____ RECORD SET
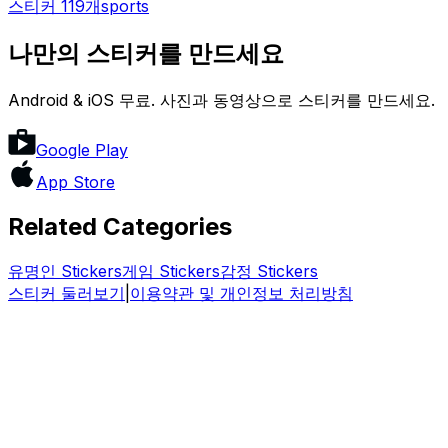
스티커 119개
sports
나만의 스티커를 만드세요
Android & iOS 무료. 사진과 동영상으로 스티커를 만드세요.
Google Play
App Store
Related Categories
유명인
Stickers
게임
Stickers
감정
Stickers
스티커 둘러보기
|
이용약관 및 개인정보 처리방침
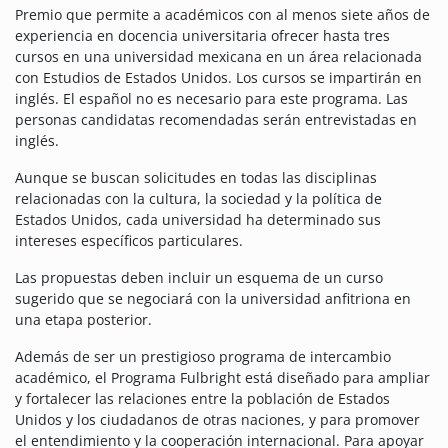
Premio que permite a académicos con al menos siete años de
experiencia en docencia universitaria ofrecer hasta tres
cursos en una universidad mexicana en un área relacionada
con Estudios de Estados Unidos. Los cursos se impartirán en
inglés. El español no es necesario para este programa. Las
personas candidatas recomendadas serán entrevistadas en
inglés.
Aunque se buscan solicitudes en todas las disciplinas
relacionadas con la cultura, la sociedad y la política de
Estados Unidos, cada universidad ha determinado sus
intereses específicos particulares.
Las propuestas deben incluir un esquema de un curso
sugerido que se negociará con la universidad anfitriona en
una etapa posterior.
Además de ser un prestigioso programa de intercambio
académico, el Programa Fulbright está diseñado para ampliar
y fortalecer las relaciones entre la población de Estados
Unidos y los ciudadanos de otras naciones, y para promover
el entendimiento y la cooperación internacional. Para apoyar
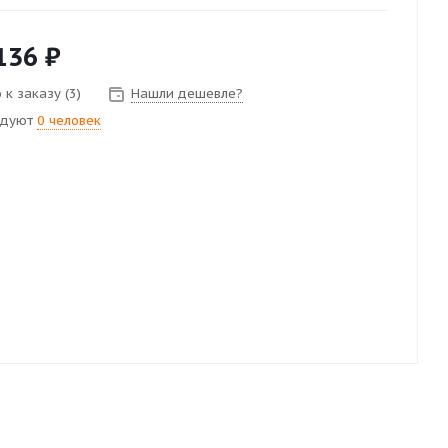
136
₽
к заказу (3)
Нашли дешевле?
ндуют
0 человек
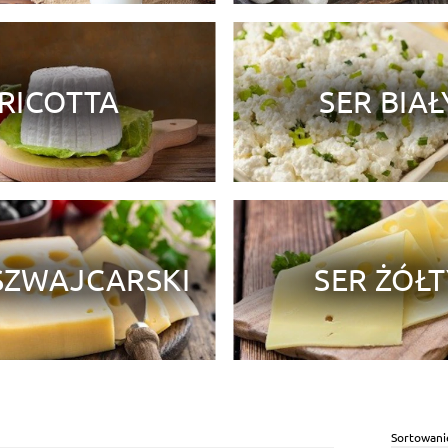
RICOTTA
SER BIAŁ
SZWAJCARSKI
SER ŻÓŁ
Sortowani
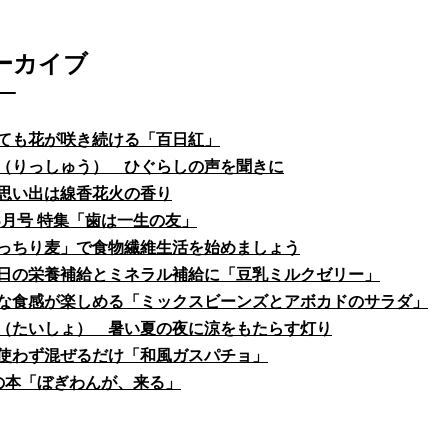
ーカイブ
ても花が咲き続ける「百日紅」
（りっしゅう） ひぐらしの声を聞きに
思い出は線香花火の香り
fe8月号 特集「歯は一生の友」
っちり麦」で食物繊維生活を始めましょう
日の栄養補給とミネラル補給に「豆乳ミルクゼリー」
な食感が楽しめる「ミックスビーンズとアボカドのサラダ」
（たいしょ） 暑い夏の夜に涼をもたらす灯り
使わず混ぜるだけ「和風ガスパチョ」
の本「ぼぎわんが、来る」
________
____ RECORD SET
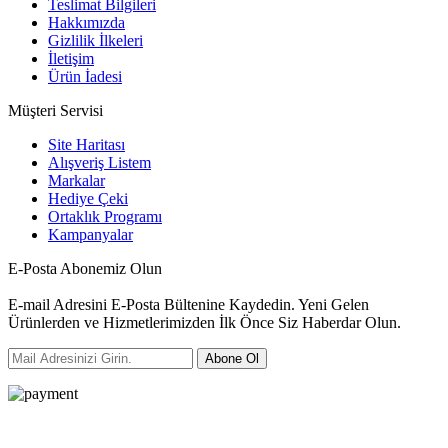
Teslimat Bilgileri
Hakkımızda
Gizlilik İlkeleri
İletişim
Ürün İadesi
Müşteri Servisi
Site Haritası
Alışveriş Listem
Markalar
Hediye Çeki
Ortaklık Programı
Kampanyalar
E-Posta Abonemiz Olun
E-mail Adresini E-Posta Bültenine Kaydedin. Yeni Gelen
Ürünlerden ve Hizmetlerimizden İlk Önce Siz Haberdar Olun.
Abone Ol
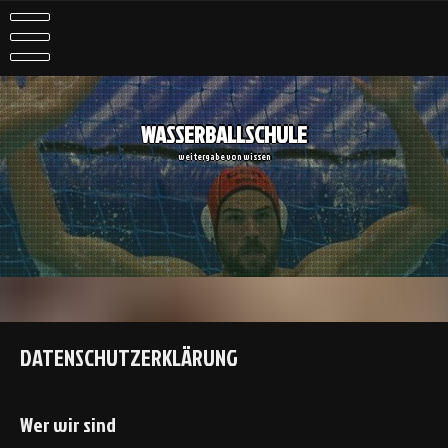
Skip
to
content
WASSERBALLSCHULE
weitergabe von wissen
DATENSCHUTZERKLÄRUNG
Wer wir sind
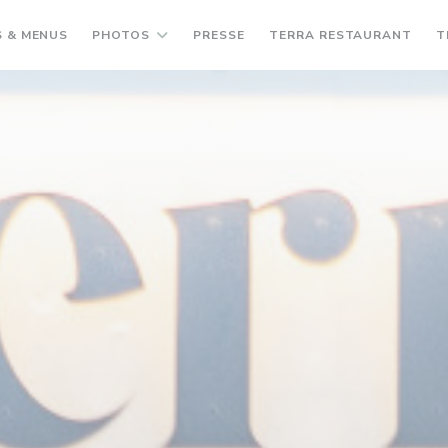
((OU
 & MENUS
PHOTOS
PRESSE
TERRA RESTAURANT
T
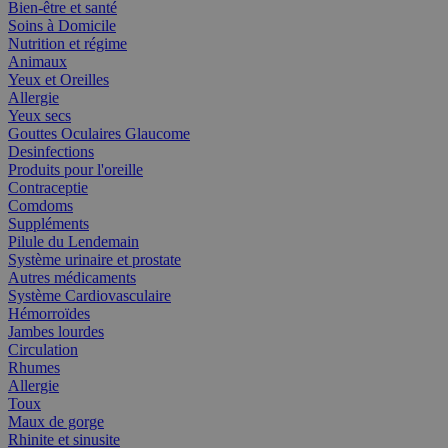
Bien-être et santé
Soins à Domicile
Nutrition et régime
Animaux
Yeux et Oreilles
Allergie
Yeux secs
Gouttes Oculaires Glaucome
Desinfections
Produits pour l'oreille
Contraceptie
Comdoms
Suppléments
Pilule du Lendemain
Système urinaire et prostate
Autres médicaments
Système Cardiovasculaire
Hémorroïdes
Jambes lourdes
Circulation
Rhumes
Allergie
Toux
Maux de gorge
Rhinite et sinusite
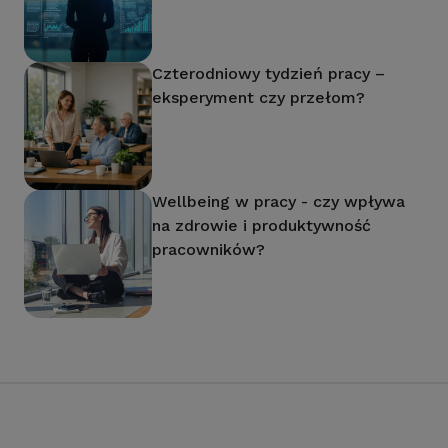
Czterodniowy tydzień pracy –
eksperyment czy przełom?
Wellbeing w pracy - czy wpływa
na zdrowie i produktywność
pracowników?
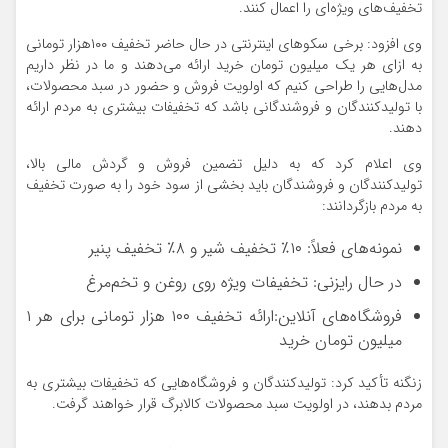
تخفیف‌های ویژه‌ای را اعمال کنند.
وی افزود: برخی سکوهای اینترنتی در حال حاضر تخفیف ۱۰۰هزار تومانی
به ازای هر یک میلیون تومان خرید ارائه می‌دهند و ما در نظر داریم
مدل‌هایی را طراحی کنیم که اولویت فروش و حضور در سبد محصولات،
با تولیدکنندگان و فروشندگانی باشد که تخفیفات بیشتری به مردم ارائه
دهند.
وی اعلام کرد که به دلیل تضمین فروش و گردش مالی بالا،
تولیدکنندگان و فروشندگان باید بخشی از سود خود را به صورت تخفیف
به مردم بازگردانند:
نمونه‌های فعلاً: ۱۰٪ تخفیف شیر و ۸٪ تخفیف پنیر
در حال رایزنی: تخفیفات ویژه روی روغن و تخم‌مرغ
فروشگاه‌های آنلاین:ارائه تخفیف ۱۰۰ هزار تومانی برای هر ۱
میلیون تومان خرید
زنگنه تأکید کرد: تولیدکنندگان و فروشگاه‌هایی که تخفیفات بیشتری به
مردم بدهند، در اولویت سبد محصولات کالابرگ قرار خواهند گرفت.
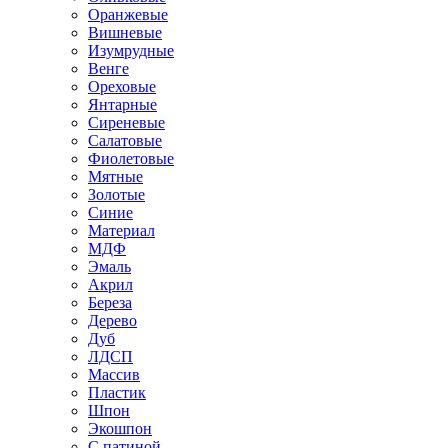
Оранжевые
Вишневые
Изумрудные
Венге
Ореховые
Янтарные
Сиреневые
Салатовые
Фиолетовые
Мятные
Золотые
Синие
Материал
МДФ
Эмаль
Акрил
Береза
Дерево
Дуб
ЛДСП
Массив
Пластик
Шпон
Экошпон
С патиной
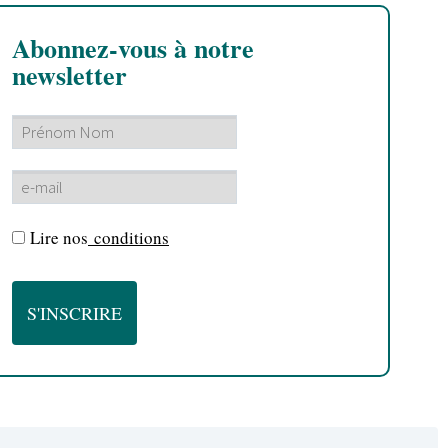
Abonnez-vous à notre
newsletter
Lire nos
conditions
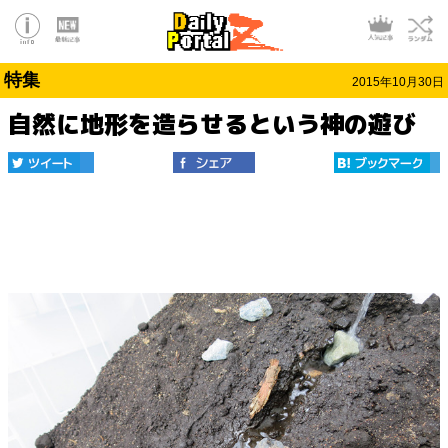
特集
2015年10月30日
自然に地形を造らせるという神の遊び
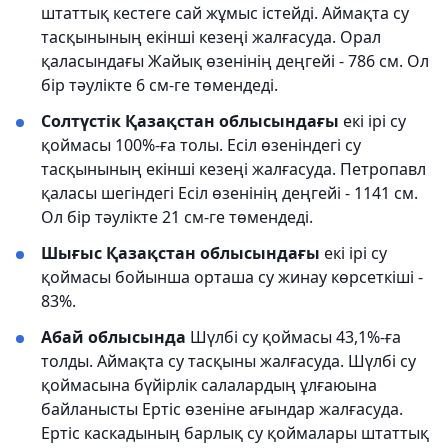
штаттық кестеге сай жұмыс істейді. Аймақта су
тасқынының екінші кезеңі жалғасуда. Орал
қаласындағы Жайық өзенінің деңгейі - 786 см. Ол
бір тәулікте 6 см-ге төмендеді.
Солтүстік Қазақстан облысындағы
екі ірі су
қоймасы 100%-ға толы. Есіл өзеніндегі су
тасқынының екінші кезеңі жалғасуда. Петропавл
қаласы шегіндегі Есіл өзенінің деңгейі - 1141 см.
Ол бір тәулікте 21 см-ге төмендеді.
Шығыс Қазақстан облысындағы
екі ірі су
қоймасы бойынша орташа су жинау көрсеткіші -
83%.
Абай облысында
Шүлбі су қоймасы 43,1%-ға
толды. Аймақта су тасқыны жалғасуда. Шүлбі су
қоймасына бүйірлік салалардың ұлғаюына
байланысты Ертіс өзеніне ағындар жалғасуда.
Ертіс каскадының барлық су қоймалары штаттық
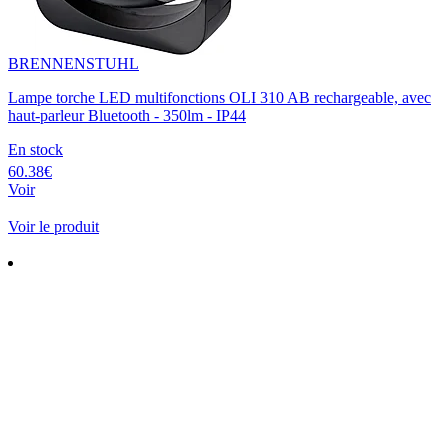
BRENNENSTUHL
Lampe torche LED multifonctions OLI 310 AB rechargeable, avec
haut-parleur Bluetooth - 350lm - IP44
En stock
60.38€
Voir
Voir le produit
________
### THE TASK:
The lines to copy are those in the records above containing the word "екінші".

### YOUR SOLUTION:
тасқынының екінші кезеңі жалғасуда. Орал
тасқынының екінші кезеңі жалғасуда. Петропавл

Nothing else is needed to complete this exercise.